When I was still working in morning radio in Chicago, I always dreaded Tuesdays. Getting up at 3:00am on a Monday morning was difficult, but not impossible. I was usually well rested from the weekend, and eager to start a new work week because I truly enjoyed the process of creating a morning radio show.

On Tuesday mornings when that alarm went off at that godforsaken hour AGAIN, however, it was a different story. I knew I was literally going to be dog-tired every second of every day for the rest of the week, and there was absolutely nothing I could do about it.

I’m no longer getting up at 3:00am (and don’t miss it a bit), but in my house, Tuesdays are still the worst day of the week for me. Tuesday night is when our high school calls to let parents know their students are struggling. I’ve been getting these phone calls nearly every Tuesday now for the last three years, so I can tell you exactly what that computerized voice says…

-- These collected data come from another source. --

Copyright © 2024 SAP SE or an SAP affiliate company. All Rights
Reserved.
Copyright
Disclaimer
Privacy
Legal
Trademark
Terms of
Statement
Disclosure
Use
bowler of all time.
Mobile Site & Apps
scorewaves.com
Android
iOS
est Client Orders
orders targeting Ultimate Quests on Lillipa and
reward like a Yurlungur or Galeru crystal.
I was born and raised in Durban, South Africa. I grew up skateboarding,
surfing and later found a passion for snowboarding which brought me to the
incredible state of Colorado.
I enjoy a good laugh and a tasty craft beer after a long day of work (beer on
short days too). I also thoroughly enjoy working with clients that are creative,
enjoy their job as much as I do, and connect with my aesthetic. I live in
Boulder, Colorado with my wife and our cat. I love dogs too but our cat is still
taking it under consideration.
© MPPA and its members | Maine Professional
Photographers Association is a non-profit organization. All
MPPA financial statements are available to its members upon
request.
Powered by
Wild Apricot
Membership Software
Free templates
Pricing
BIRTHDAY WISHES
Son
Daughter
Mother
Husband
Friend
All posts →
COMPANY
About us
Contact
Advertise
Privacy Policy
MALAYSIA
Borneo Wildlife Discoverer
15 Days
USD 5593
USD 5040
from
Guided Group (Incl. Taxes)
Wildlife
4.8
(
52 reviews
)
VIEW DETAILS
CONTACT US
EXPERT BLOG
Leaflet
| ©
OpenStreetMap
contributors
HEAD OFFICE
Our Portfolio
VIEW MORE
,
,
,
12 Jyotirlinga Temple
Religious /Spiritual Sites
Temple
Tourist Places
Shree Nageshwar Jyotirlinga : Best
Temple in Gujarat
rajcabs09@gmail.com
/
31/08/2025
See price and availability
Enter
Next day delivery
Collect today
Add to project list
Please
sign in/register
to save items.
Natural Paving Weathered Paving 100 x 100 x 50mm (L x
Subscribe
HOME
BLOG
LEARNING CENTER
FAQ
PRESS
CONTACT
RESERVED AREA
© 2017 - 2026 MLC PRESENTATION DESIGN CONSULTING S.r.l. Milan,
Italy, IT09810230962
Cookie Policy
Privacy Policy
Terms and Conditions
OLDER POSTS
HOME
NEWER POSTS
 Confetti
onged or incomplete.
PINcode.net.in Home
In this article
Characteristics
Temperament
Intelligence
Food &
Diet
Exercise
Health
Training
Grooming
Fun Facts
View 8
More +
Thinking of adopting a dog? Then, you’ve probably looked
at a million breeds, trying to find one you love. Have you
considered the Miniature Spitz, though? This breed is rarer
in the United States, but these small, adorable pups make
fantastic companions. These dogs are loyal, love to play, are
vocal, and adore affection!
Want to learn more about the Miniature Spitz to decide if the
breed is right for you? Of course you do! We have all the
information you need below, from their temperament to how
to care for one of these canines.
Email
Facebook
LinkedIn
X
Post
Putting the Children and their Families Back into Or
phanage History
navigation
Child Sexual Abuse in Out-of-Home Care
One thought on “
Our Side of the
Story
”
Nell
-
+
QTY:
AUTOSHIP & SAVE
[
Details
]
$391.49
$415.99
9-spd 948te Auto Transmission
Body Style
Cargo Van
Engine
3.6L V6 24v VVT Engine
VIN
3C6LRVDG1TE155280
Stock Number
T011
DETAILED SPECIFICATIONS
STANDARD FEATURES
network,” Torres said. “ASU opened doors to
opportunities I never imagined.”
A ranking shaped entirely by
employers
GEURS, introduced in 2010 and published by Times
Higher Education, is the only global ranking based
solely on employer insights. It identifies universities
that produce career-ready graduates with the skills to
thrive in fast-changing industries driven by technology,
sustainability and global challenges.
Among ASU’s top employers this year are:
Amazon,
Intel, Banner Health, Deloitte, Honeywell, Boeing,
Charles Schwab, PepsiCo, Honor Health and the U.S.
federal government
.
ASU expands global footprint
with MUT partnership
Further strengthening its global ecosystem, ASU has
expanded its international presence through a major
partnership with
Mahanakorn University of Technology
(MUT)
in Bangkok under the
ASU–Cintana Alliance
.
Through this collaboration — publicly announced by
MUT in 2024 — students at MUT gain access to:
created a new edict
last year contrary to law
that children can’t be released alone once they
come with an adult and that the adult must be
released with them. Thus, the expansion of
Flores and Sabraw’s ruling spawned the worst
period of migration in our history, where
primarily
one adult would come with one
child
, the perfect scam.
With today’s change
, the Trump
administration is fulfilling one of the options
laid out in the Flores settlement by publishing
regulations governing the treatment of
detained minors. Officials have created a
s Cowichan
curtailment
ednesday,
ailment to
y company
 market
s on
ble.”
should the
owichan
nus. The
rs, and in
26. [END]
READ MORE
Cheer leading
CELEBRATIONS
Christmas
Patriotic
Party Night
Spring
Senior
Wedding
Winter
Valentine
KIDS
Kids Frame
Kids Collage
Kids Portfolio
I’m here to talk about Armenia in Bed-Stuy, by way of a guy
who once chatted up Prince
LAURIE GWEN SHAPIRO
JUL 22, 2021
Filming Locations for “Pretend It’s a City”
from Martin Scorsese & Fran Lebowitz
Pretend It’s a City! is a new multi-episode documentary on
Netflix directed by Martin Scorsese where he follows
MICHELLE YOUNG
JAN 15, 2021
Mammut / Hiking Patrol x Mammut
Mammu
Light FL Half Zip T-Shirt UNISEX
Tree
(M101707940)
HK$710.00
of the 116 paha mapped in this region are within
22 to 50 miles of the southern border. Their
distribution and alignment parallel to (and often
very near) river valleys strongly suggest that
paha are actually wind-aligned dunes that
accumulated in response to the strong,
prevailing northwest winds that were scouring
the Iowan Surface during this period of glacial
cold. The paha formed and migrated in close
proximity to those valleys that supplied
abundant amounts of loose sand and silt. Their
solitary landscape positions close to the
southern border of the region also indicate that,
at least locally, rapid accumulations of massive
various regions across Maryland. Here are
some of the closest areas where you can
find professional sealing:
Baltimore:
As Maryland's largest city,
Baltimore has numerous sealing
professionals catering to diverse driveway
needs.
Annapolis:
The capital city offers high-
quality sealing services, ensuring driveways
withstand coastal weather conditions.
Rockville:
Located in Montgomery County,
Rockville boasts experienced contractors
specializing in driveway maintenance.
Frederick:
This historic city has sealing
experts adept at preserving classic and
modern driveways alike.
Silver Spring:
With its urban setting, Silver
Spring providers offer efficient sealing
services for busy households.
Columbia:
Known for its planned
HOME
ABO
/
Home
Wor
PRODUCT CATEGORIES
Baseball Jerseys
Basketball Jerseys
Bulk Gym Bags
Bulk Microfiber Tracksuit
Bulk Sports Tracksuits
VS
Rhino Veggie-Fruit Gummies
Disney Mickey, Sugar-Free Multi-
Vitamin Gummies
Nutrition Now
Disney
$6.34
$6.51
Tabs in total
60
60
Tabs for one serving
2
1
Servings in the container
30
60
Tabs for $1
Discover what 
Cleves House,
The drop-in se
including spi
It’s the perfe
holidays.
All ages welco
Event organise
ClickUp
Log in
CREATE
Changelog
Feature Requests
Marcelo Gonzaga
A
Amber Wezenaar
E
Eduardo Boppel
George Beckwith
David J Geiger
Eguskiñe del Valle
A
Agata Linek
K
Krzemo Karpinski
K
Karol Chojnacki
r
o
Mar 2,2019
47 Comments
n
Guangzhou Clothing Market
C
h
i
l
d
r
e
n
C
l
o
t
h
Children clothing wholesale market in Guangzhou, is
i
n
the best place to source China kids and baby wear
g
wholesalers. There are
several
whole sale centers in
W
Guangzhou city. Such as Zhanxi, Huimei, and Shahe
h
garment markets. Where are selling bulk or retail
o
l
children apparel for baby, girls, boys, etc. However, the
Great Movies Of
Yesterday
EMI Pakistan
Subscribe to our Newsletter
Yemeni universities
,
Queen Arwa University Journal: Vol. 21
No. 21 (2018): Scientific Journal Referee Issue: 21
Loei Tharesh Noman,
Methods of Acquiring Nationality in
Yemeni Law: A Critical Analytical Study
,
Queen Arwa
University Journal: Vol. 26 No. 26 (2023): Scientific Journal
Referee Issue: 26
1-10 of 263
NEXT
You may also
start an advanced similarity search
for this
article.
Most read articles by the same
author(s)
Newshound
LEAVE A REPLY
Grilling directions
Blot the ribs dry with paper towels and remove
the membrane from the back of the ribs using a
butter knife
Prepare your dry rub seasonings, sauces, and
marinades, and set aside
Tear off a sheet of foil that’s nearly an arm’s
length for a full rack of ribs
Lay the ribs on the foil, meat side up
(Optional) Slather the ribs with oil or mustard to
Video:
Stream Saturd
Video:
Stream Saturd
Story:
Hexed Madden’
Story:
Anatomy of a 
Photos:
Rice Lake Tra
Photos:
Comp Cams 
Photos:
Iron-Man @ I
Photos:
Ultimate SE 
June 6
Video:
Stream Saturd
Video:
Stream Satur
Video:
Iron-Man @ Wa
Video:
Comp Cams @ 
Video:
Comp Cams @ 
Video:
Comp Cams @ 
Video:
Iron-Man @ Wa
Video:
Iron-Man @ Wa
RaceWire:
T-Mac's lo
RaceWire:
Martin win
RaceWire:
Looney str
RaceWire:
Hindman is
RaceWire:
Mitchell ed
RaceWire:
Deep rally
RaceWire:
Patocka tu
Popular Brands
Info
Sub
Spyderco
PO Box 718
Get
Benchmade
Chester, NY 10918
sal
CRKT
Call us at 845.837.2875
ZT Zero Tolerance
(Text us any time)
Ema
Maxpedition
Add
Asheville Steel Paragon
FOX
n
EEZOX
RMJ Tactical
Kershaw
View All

“Dear parent or guardian. According to our most recent academic record, your son or daughter (insert name here) is near failing D or failing F in the following courses…”

I really really really hate that phone call.

I hate everything about it. I hate the computerized voice. I hate what the computerized voice is saying. I hate that my boys are forcing that computerized voice to call me up. But what I hate most of all is how I react to it. Even though I know the call is coming (I can look up their grades on line), and I know exactly when it’s coming (it comes at the same time every week), I still can’t stop my blood from boiling when the phone starts ringing.

After the first ring, my boys slink in their chairs and brace for the fallout. They desperately avoid eye contact—but they cannot avoid their fate. I usually grab the phone, stick it up to their ears, and say the words along with the computerized voice to accentuate the message…

“Dear parent or guardian. According to our most recent academic record, your son or daughter (insert name here) is near failing D or failing F in the following courses…”

I don’t want to react that way. I hate that I react that way. But I can’t stop myself because my frustration level reached a breaking point a long time ago.

If they were struggling because they were having trouble understanding the material it would be a different story. If they were struggling, but working hard, it would be a different story.

That’s not what’s happening. One of them has gotten an A on every single final he’s taken in high school. That’s doubly frustrating. That means he has learned the material, knows it incredibly well, and is still getting phone calls every week because he isn’t bothering to turn in his homework.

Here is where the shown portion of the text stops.